正常な心拍数は平均こそあれどある程度個体差があるため、普段の心拍数を事前に測っておくとより異常に気づきやすくなります。猫の心拍数は下記の手順で飼い主様でも測る事ができますので、もし何か異変があるなら猫が驚かないタイミングで心拍数を測ってみましょう。

 

1.猫の身体を優しく抱え、人差し指と中指で内股の太腿動脈(だいたいどうみゃく)を見つけます。

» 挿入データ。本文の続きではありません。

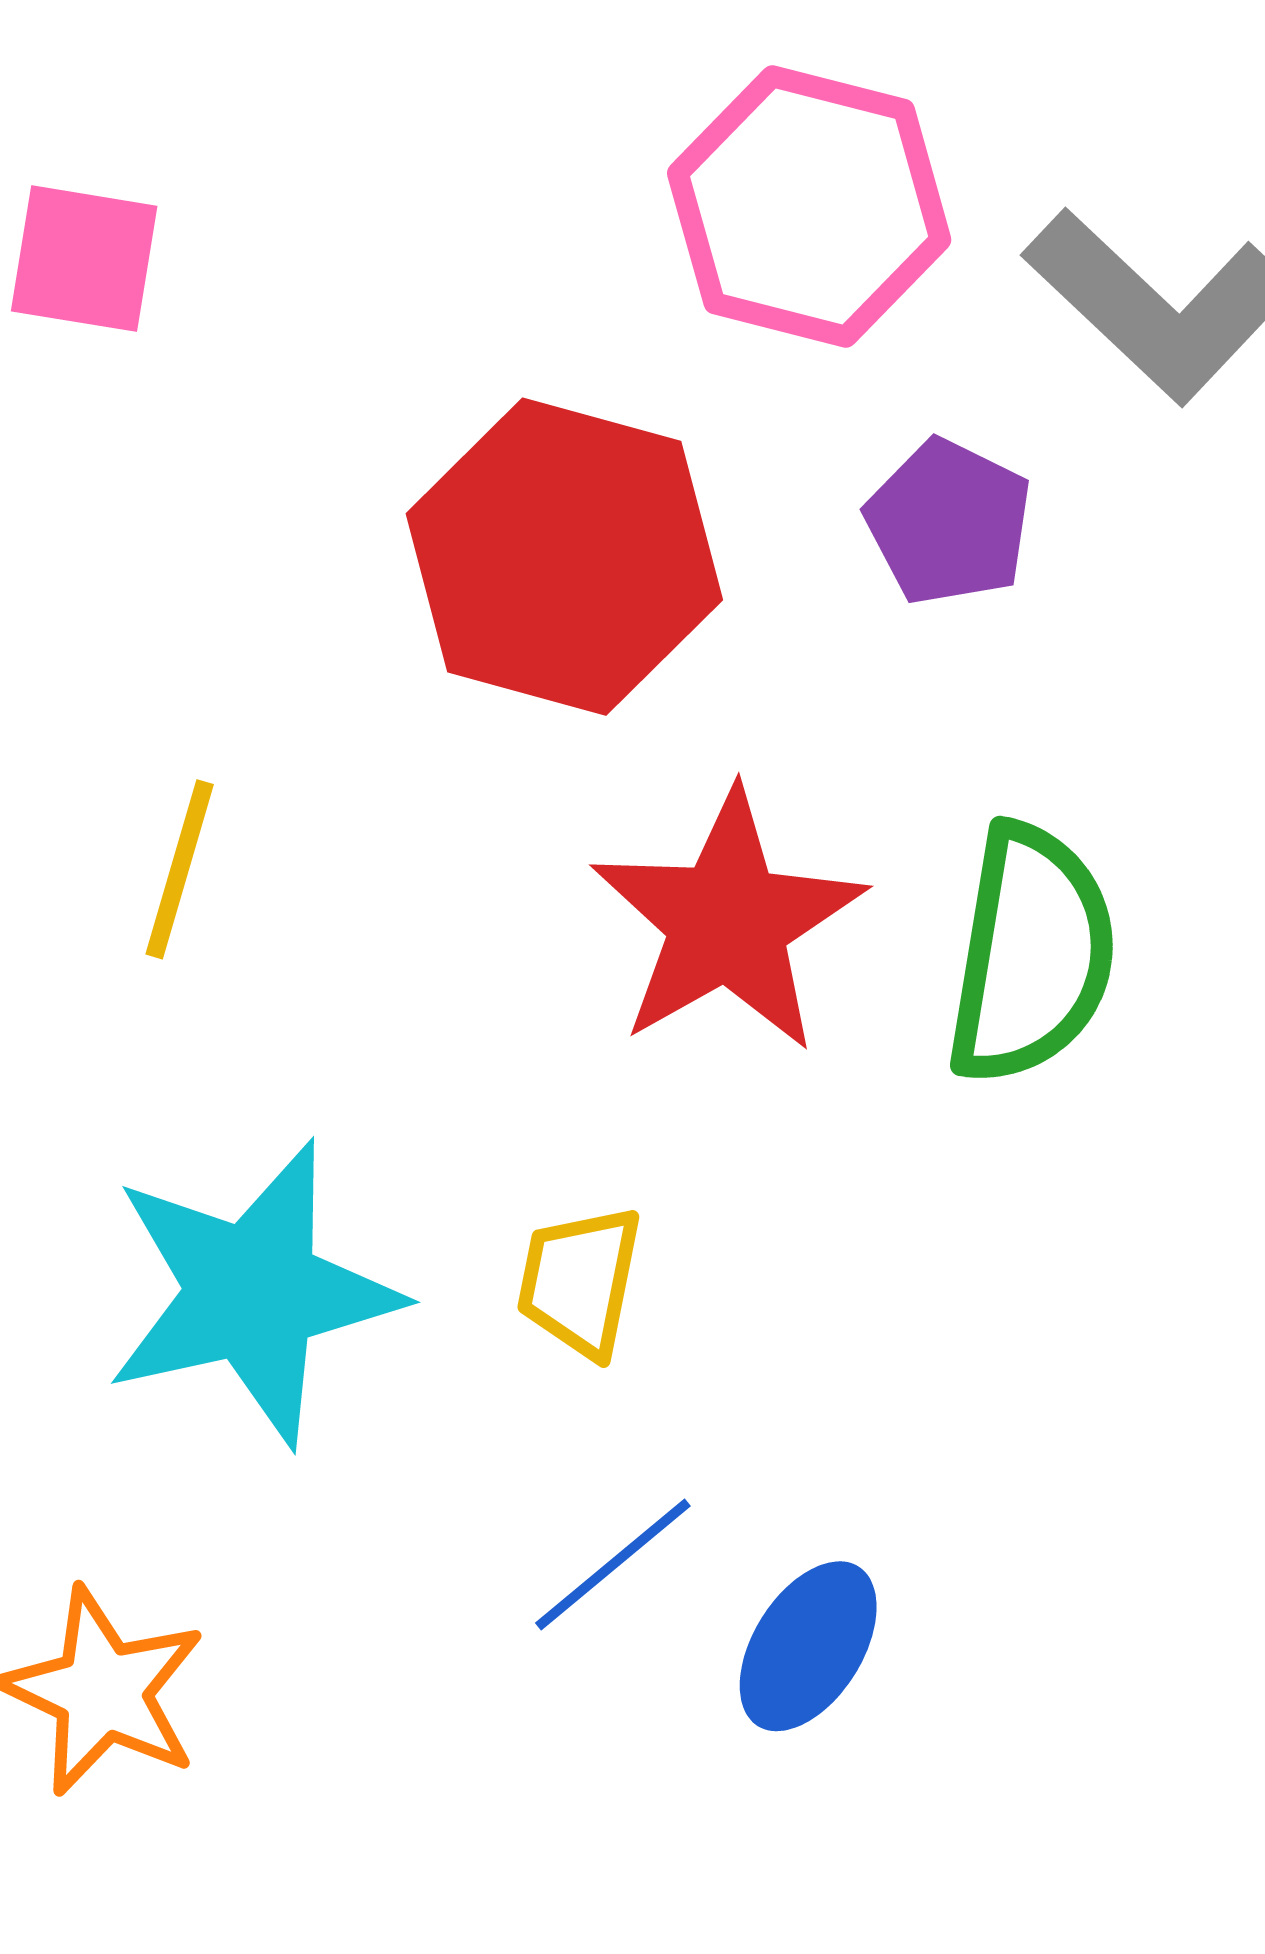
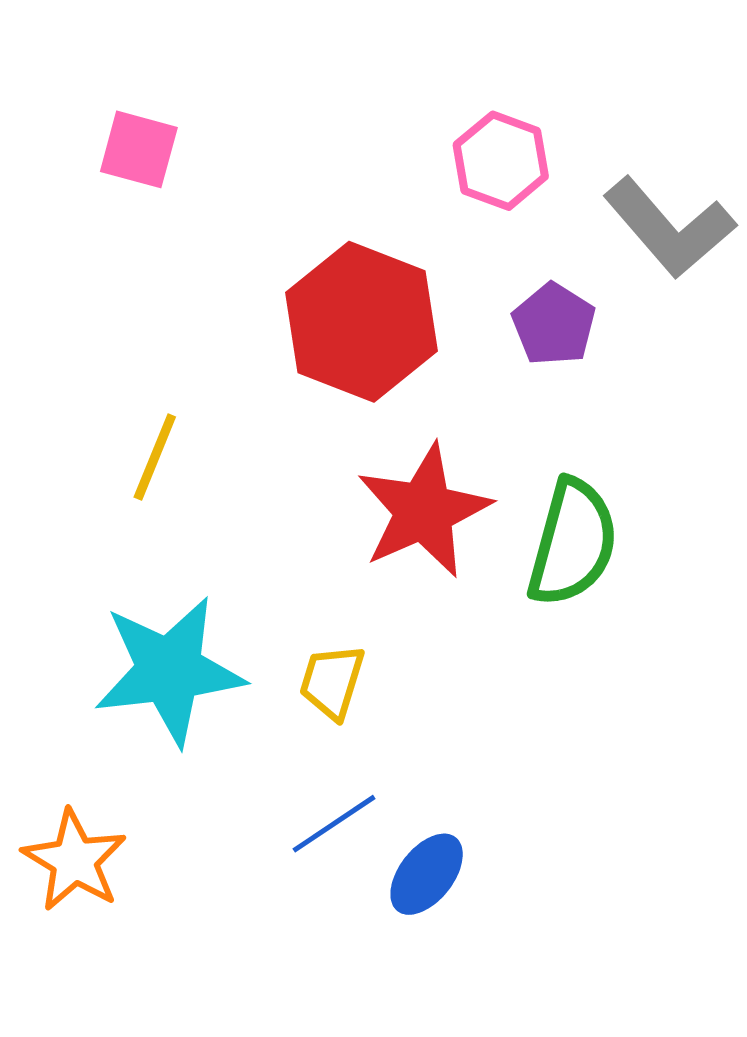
pink hexagon: (809, 207) -> (501, 161), size x0.7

2.探していると拍動を感じる箇所があり、その拍動の数を1分間計測する。

2.5下痢や粗相をする

普段大人しい猫が下痢や粗相を頻繁にすると苦しそうな状態だと思ってしまいがちですが、死に直面した状態ならば極めて自然な現象です。というのも、これは肛門や泌尿器系の力が弱まることで無意識的に流れてしまっているのです。また、同様の理由から胃のコントロールができずに嘔吐する場合もあります。

3猫のために飼い主ができること

猫が危険な状態にある時、飼い主様にできることは見守るだけではありません。人間の言葉を話せない猫の代わりに、気持ちを汲んで獣医師とお話することは沢山あります。中にはセンシティブなものもありますが、猫の最期を決める決断をするのに大切な内容です。

3.1最後までお世話をする

当たり前だと言われるかもしれませんが、最も大切なことでもあります。後述しますが、死に向かう猫のために出来ることは想像以上に多く、そのどれもが辛い選択を強いるものです。しかし、どのような結末であれ最後までそばにいる事が猫にとって一番幸せなことであり、また飼い主様にとっても最良なはずです。

 

特に生き物というのは死ぬ直前まで聴覚だけは残っていると言われています。どうか最後まで大切な猫の名前を呼んだり、安心するように優しい言葉を掛けてあげてください。きっと猫にもその想いは伝わるはずです。

3.2延命か安楽死か

センシティブな話題とはなりますが、同時に避けられない選択でもあるのがこの延命と安楽死の2択です。これに関しては本当に様々な意見があると思います。ただ、本来であればこの2択は人間のエゴであり、自然の摂理から外れています。だからこそ、猫にとって一番幸せなのはどちらなのかを飼い主様自身で選ぶ必要があるのです。

 

延命の場合、近年の優れた医療技術であればある程度猫に負担をかけずに症状を軽くする事もできるかもしれません。しかしそれでも完璧ではありませんし、弱っている猫にこれ以上辛い思いをさせたくないと思う方も多いでしょう。

 

安楽死の場合、猫はこれ以上辛い思いをすることなく天国へと旅立てるでしょう。しかし、それは飼い主様自身で猫に終わりを与える事と同義です。かかる費用も決して安くはないでしょうし、なにより一生拭えない罪悪感を抱えてしまう恐れもあります。

 

どちらを選ぶにせよ、絶対に正しいと断言できるものではありません。大切なのは周りの意見に左右されず、一番猫の事を愛した飼い主様自身で選ぶ事です。

3.3看取り場所を選ぶ

近年は猫も含めてペットは家族との認識が強まった影響で、看取り場所も自宅か病院かで悩む方が増えています。

 

自宅やお気に入りの場所は確かに猫にとって馴染みのある場所でもありますし、思い出の中で旅立てるのであれば飼い主様としても安心できるでしょう。しかし、病院であれば設備が整っているため、最後まで獣医師も尽力してくれますし、その後の行動もスムーズに行えます。

 

ご家族の意思や飼い主様のご意向もあるでしょうし、簡単には選べないとは思います。延命措置や安楽死の有無、猫の体調や精神状態なども含めて、獣医師とよく話し合って決めましょう。

4後悔のない選択肢はできないとしても…

後悔のない選択

冒頭でもお話したように、猫の寿命は年々延びています。しかしそれでも人間の一生に比べればとても短いものですし、必ずしも平均寿命程度まで生きられる保証はありません。高齢の方でない限り、たとえ猫が赤子の頃から育てたとしてもお別れを見届ける側になる場合がほとんどでしょう。

 

後悔の無いように…と口にするのは簡単ですが、実際には絶対悔いは残るものです。それでも、少しでも猫が幸せに旅立てる様にしっかりとお世話することが飼い主様の義務です。せめて猫が笑って天国にいけるように、そして飼い主様自身の後悔が少しでも減るようにこれからの時間を大切にしていってくださいませ。